(Transcribed page contents)
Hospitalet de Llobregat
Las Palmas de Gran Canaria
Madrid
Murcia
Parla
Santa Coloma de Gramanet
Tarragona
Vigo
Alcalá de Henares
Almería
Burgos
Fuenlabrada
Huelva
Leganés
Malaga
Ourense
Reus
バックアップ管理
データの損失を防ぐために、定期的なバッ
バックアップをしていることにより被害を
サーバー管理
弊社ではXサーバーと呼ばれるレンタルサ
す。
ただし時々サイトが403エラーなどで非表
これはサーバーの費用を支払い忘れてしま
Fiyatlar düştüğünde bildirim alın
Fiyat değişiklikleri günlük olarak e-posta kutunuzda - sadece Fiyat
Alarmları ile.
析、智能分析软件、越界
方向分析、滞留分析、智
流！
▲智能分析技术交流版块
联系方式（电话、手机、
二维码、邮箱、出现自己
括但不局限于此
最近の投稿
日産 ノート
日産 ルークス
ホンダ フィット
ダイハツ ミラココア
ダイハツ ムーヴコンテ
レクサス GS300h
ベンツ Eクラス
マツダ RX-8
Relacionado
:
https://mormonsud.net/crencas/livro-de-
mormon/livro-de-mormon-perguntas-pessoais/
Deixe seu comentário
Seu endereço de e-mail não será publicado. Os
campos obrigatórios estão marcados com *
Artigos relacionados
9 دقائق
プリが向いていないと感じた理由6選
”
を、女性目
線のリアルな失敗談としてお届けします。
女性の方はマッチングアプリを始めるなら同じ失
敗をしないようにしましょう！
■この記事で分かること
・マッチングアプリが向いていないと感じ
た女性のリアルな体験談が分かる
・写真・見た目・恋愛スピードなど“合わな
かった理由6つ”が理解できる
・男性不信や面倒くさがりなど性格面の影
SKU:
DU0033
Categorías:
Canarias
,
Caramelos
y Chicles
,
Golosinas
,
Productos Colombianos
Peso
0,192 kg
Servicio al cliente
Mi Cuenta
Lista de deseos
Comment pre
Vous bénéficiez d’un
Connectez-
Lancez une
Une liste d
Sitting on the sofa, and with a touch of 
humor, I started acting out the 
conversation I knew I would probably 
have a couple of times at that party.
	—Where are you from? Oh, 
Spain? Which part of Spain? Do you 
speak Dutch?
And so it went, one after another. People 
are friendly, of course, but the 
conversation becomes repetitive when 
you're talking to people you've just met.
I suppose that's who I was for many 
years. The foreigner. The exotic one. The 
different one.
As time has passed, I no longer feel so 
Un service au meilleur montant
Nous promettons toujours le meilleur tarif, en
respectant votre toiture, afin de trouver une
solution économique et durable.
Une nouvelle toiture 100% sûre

Problem details:
The entries above must be repeated word for word.

Task response:
Hospitalet de Llobregat
Las Palmas de Gran Canaria
Madrid
Murcia
Parla
Santa Coloma de Gramanet
Tarragona
Vigo
Alcalá de Henares
Almería
Burgos
Fuenlabrada
Huelva
Leganés
Malaga
Ourense
Reus
バックアップ管理
データの損失を防ぐために、定期的なバッ
バックアップをしていることにより被害を
サーバー管理
弊社ではXサーバーと呼ばれるレンタルサ
す。
ただし時々サイトが403エラーなどで非表
これはサーバーの費用を支払い忘れてしま
Fiyatlar düştüğünde bildirim alın
Fiyat değişiklikleri günlük olarak e-posta kutunuzda - sadece Fiyat
Alarmları ile.
析、智能分析软件、越界
方向分析、滞留分析、智
流！
▲智能分析技术交流版块
联系方式（电话、手机、
二维码、邮箱、出现自己
括但不局限于此
最近の投稿
日産 ノート
日産 ルークス
ホンダ フィット
ダイハツ ミラココア
ダイハツ ムーヴコンテ
レクサス GS300h
ベンツ Eクラス
マツダ RX-8
Relacionado
:
https://mormonsud.net/crencas/livro-de-
mormon/livro-de-mormon-perguntas-pessoais/
Deixe seu comentário
Seu endereço de e-mail não será publicado. Os
campos obrigatórios estão marcados com *
Artigos relacionados
9 دقائق
プリが向いていないと感じた理由6選
”
を、女性目
線のリアルな失敗談としてお届けします。
女性の方はマッチングアプリを始めるなら同じ失
敗をしないようにしましょう！
■この記事で分かること
・マッチングアプリが向いていないと感じ
た女性のリアルな体験談が分かる
・写真・見た目・恋愛スピードなど“合わな
かった理由6つ”が理解できる
・男性不信や面倒くさがりなど性格面の影
SKU:
DU0033
Categorías:
Canarias
,
Caramelos
y Chicles
,
Golosinas
,
Productos Colombianos
Peso
0,192 kg
Servicio al cliente
Mi Cuenta
Lista de deseos
Comment pre
Vous bénéficiez d’un
Connectez-
Lancez une
Une liste d
Sitting on the sofa, and with a touch of 
humor, I started acting out the 
conversation I knew I would probably 
have a couple of times at that party.
	—Where are you from? Oh, 
Spain? Which part of Spain? Do you 
speak Dutch?
And so it went, one after another. People 
are friendly, of course, but the 
conversation becomes repetitive when 
you're talking to people you've just met.
I suppose that's who I was for many 
years. The foreigner. The exotic one. The 
different one.
As time has passed, I no longer feel so 
Un service au meilleur montant
Nous promettons toujours le meilleur tarif, en
respectant votre toiture, afin de trouver une
solution économique et durable.
Une nouvelle toiture 100% sûre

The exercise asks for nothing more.